Assume, for instance, that $A$ and $C$ are exact and let's show that so is $B$. Call the morphisms between the complexes $\alpha : A \longrightarrow B$ and $\beta : B \longrightarrow C$.
Let $b \in B_n$ be a cycle; that is, $db = 0$. Consider $\beta_n b \in C_n$. Because $\beta$ is a morphism of complexes,
$ d\beta_n b = \beta_{n-1} db = \beta_{n-1} 0 = 0. $
So $\beta_n b$ is a cycle, but $C$ is exact, hence there exists $c \in C_{n+1}$ such that $dc = \beta_n b$. Since $\beta_{n+1} : B_{n+1} \longrightarrow C_{n+1} $ is an epimorphism, there exists b' \in B_{n+1} such that \beta_{n+1}b' = c.
Now, consider the element b-db' \in B_n. Since
\beta_n (b-db') = \beta_n b - \beta_ndb' = \beta_n b - d\beta_{n+1}b' = \beta_n b -dc = 0 \ ,
we have b-db' \in \ker \beta_n = \mathrm{im}\ \alpha_n.

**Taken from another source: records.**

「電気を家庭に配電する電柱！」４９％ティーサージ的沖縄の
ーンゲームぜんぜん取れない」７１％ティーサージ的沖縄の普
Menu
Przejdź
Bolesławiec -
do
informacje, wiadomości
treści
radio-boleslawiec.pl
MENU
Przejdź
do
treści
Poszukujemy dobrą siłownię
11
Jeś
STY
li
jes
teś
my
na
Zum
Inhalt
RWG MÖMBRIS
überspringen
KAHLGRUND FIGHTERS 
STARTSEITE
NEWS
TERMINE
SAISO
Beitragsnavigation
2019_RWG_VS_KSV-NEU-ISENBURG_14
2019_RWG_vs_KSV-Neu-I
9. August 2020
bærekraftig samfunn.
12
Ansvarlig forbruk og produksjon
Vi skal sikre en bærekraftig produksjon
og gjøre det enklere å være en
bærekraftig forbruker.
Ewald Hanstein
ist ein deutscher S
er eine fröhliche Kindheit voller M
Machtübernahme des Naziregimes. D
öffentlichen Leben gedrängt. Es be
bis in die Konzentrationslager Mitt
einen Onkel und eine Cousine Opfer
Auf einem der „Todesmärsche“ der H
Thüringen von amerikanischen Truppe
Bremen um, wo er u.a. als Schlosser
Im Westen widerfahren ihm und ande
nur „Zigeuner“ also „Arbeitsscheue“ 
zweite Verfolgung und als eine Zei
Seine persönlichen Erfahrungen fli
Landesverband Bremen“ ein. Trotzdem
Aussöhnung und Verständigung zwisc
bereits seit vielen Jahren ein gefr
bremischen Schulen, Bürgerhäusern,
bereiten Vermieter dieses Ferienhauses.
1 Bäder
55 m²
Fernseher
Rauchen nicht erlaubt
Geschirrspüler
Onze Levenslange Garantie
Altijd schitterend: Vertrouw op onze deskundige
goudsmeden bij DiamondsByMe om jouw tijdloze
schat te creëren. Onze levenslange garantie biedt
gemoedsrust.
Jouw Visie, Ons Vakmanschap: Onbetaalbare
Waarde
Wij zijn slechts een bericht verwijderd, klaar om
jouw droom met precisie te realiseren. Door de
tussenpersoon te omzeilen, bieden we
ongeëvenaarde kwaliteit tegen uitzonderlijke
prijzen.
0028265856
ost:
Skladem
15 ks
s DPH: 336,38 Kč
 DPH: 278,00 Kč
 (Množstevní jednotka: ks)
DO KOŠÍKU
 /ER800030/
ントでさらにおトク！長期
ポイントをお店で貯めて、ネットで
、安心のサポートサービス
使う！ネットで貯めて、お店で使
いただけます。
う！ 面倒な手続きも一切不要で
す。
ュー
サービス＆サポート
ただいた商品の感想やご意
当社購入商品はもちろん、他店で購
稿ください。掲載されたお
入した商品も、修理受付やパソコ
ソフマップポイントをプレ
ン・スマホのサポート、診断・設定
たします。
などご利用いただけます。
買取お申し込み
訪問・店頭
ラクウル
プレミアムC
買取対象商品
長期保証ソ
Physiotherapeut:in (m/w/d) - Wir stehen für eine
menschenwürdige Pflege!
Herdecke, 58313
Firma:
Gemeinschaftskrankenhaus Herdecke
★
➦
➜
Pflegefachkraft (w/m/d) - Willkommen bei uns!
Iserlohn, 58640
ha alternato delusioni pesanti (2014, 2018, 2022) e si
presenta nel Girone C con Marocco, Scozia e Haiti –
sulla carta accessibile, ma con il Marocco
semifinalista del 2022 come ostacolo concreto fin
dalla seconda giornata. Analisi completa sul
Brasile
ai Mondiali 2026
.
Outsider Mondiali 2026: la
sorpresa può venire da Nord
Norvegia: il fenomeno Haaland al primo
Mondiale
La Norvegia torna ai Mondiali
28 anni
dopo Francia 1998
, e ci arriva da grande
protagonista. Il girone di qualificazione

So, there is an element $a \in A_n$ such that \alpha_n a = b - db'.
This $a$ is a cycle:
\alpha_{n-1}da = d\alpha_n a = db - d^2b' = 0 \ ,
and, since $\alpha_{n-1}$ is a monomorphism, this implies $da = 0$.
But $A$ is exact. Hence there is some a' \in A_{n+1} such that da' = a.
Consider the element b'+\alpha_{n+1}a' \in B_{n+1}:
d(b'+\alpha_{n+1}a') = db' + d\alpha_{n+1}a' = db' + \alpha_nda' = db' +\alpha_n a = db'+(b - db') = b \ .
So $b$ is also a boundary and we are done.